Cuando mencioné a Lyra, algo cambió en su rostro.

Antes de que pudiera descifrar qué era, su expresión volvió a cambiar y me lanzó una mirada furiosa.

—Eres un h… hombre malvado, perverso —tartamudeó—.

Amo a Xavier, es lo único que me queda de Luther.

Todas las noches, lloro hasta quedarme dormida pensando en él, pero claro, tú no lo sabrías.

No vienes a mí y no compartes mi cama.

—Mentirosa.

Su cabeza se giró bruscamente hacia mí, pero no me detuve.

—Nunca amaste a Luther.

Me querías a mí.

¿O ya lo has olvidado?

Empezó a moverse nerviosamente.

Sonreí con suficiencia.

—Lo confesaste una vez, esa noche que estabas borracha, confundiste a Luther conmigo, y así fue como te quedaste embarazada.

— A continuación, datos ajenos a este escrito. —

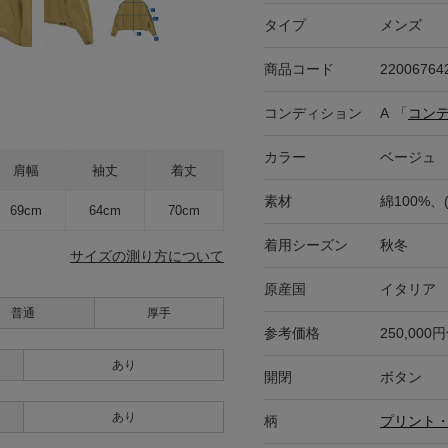
タイプ
メンズ
商品コード
22006764
コンディション
A
「
コン
カラー
ベージュ
肩幅
袖丈
着丈
素材
綿100%
69cm
64cm
70cm
着用シーズン
秋冬
サイズの測り方について
原産国
イタリア
普通
厚手
参考価格
250,000
あり
開閉
ボタン
あり
柄
プリント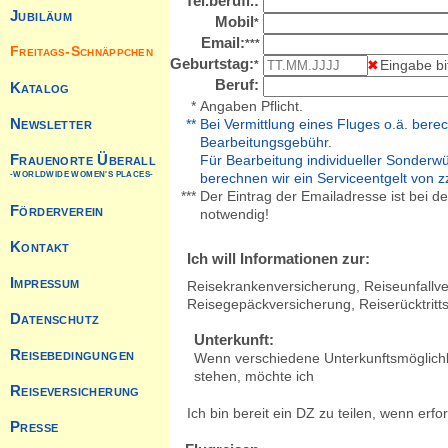
Tel.berufl.:
Mobil
*
Email:
***
Geburtstag:
Eingabe b
*
Beruf:
*
Angaben Pflicht.
**
Bei Vermittlung eines Fluges o.ä. berec
Bearbeitungsgebühr.
Für Bearbeitung individueller Sonderw
berechnen wir ein Serviceentgelt von zz
***
Der Eintrag der Emailadresse ist bei d
notwendig!
Ich will Informationen zur:
Reisekrankenversicherung, Reiseunfallve
Reisegepäckversicherung, Reiserücktritt
Unterkunft:
Wenn verschiedene Unterkunftsmöglichk
stehen, möchte ich
Ich bin bereit ein DZ zu teilen, wenn erfor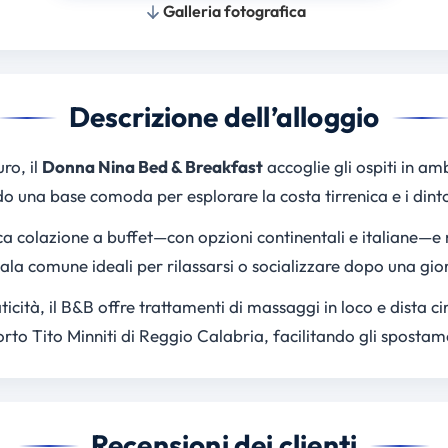
Galleria fotografica
Descrizione dell’alloggio
ro, il
Donna Nina Bed & Breakfast
accoglie gli ospiti in am
o una base comoda per esplorare la costa tirrenica e i dinto
ca colazione a buffet—con opzioni continentali e italiane—e
a comune ideali per rilassarsi o socializzare dopo una giorn
ticità, il B&B offre trattamenti di massaggi in loco e dista 
to Tito Minniti di Reggio Calabria, facilitando gli spostamen
Recensioni dei clienti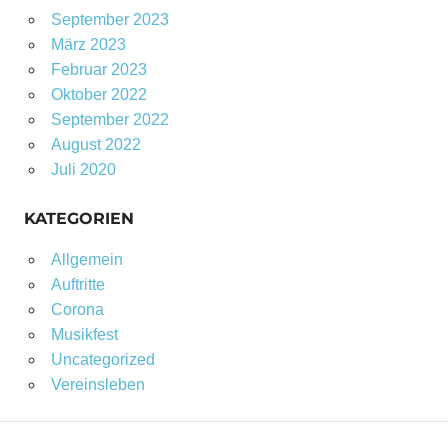
September 2023
März 2023
Februar 2023
Oktober 2022
September 2022
August 2022
Juli 2020
KATEGORIEN
Allgemein
Auftritte
Corona
Musikfest
Uncategorized
Vereinsleben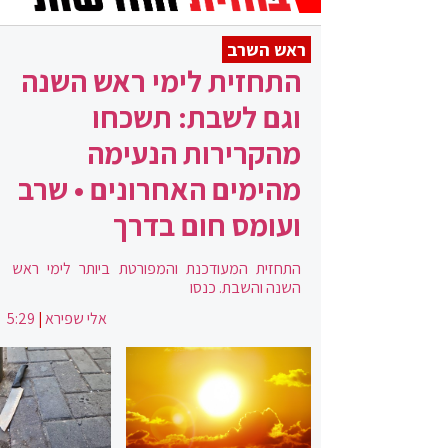
ראש השרב
התחזית לימי ראש השנה
וגם לשבת: תשכחו
מהקרירות הנעימה
מהימים האחרונים • שרב
ועומס חום בדרך
התחזית המעודכנת והמפורטת ביותר לימי ראש
השנה והשבת. כנסו
אלי שפירא
|
5:29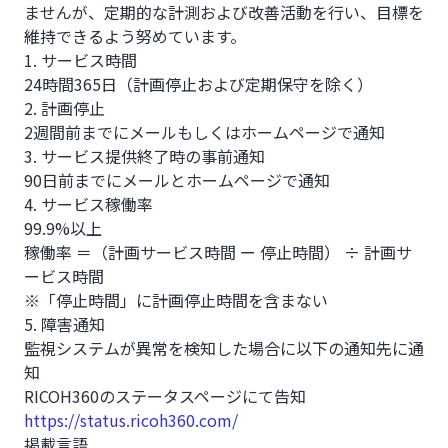
ませんが、定期的な計測および改善活動を行い、目標を
維持できるよう努めています。
1. サービス時間
24時間365日（計画停止および定期保守を除く）
2. 計画停止
2週間前までにメールもしくはホームページで通知
3. サービス提供終了時の事前通知
90日前までにメールとホームページで通知
4. サービス稼働率
99.9%以上
稼働率 ＝（計画サービス時間 ー 停止時間） ÷ 計画サ
ービス時間
※「停止時間」に計画停止時間を含まない
5. 障害通知
監視システムが異常を検知した場合に以下の通知先に通
知
RICOH360のステータスページにて告知
https://status.ricoh360.com/
掲載言語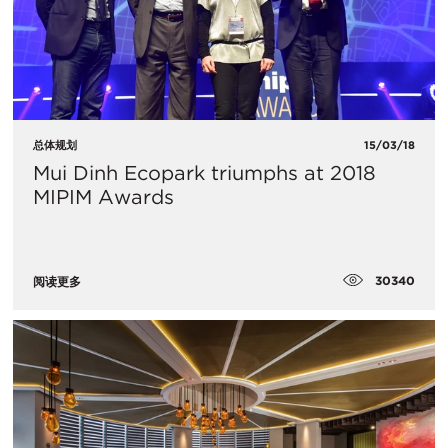
总体规划
15/03/18
Mui Dinh Ecopark triumphs at 2018
MIPIM Awards
30340
阅读更多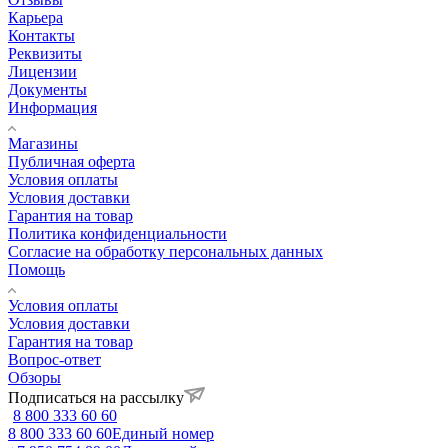
Карьера
Контакты
Реквизиты
Лицензии
Документы
Информация
Магазины
Публичная оферта
Условия оплаты
Условия доставки
Гарантия на товар
Политика конфиденциальности
Согласие на обработку персональных данных
Помощь
Условия оплаты
Условия доставки
Гарантия на товар
Вопрос-ответ
Обзоры
Подписаться на рассылку
8 800 333 60 60
8 800 333 60 60
Единый номер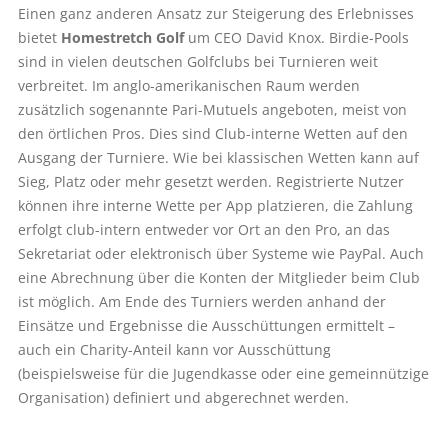
Einen ganz anderen Ansatz zur Steigerung des Erlebnisses
bietet
Homestretch Golf
um CEO David Knox. Birdie-Pools
sind in vielen deutschen Golfclubs bei Turnieren weit
verbreitet. Im anglo-amerikanischen Raum werden
zusätzlich sogenannte Pari-Mutuels angeboten, meist von
den örtlichen Pros. Dies sind Club-interne Wetten auf den
Ausgang der Turniere. Wie bei klassischen Wetten kann auf
Sieg, Platz oder mehr gesetzt werden. Registrierte Nutzer
können ihre interne Wette per App platzieren, die Zahlung
erfolgt club-intern entweder vor Ort an den Pro, an das
Sekretariat oder elektronisch über Systeme wie PayPal. Auch
eine Abrechnung über die Konten der Mitglieder beim Club
ist möglich. Am Ende des Turniers werden anhand der
Einsätze und Ergebnisse die Ausschüttungen ermittelt –
auch ein Charity-Anteil kann vor Ausschüttung
(beispielsweise für die Jugendkasse oder eine gemeinnützige
Organisation) definiert und abgerechnet werden.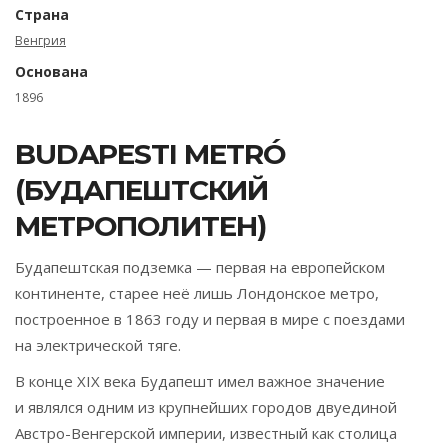
Страна
Венгрия
Основана
1896
BUDAPESTI METRÓ
(БУДАПЕШТСКИЙ
МЕТРОПОЛИТЕН)
Будапештская подземка — первая на европейском
континенте, старее неё лишь Лондонское метро,
построенное в 1863 году и первая в мире с поездами
на электрической тяге.
В конце XIX века Будапешт имел важное значение
и являлся одним из крупнейших городов двуединой
Австро-Венгерской империи, известный как столица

¿Recuerdas lo que me dijiste?

¿Que habrías abortado al niño si te hubiera aceptado entonces?

Retrocedió tambaleándose.

—¿Cómo… cómo… recuerdas eso?

—Nunca olvido nada.

—Hice una pequeña pausa—.

Ese recuerdo es lo que me servirá ahora.

Nunca te he amado, Evelyn.

Ni entonces ni ahora.

Ese matrimonio que casi tuvimos, ¿sabes que es una farsa?

Todo lo que he hecho ha sido por una cosa.

Esa promesa que le hice a Luther en su lecho de muerte.

Has confundido mis acciones con lo que no son.

Entras en mi habitación como si tuvieras todo el derecho, pero no lo tienes.

Su respiración se volvió entrecortada, sus ojos desorbitados.

—Hijo de puta.

Sí.

Podía maldecirme todo lo que quisiera.

De todos modos, eso es lo que mejor sabía hacer.

—Tú eres la razón de todo esto.

Si no me hubieras rechazado o alejado, nunca habría recurrido a Luther y nunca habría acabado aquí.

Nada de esto habría pasado.

Es todo culpa tuya.

—Sí, y por eso, voy a ponerle fin a esto.

Necesito corregir mis errores.

Sus ojos se abrieron como platos.

—¿Ponerle fin a qué?

A nuestra boda.

—Sí.

—No te atreverás.

—Resopló y se secó la cara—.

Si lo haces, te expondré.

A ver con qué salía.

—Les contaré a todos la verdad, que no eres más que el bastardo del Rey Alfa y que has estado usando el apoyo de mi padre, el miembro más antiguo del Consejo, para fortalecer tu derecho al trono.

¿Crees que alguien te seguirá cuando sepan eso?

Oh, era una completa zorra.

Creía que esto me asustaría.

Le esperaba una buena sorpresa.

—Puedes ir ahora mismo y contárselo —dije con una sonrisa de suficiencia.

—Lo haré.

—Pues hazlo.

No tengo miedo.

Y eso es porque… —di un paso, y otro, y otro más, hasta que estuve a pocos centímetros de ella—.

Si yo caigo, Evelyn, tú caes conmigo.

No olvides que yo también conozco muchos de tus secretos.

Sus labios se separaron, pero no salió ninguna palabra.

Me acerqué un paso más, clavando mis ojos en los suyos.

—Si tú revelas mi secreto, yo revelaré los tuyos, ojo por ojo, y, querida, me aseguraré de que te lleves la peor parte.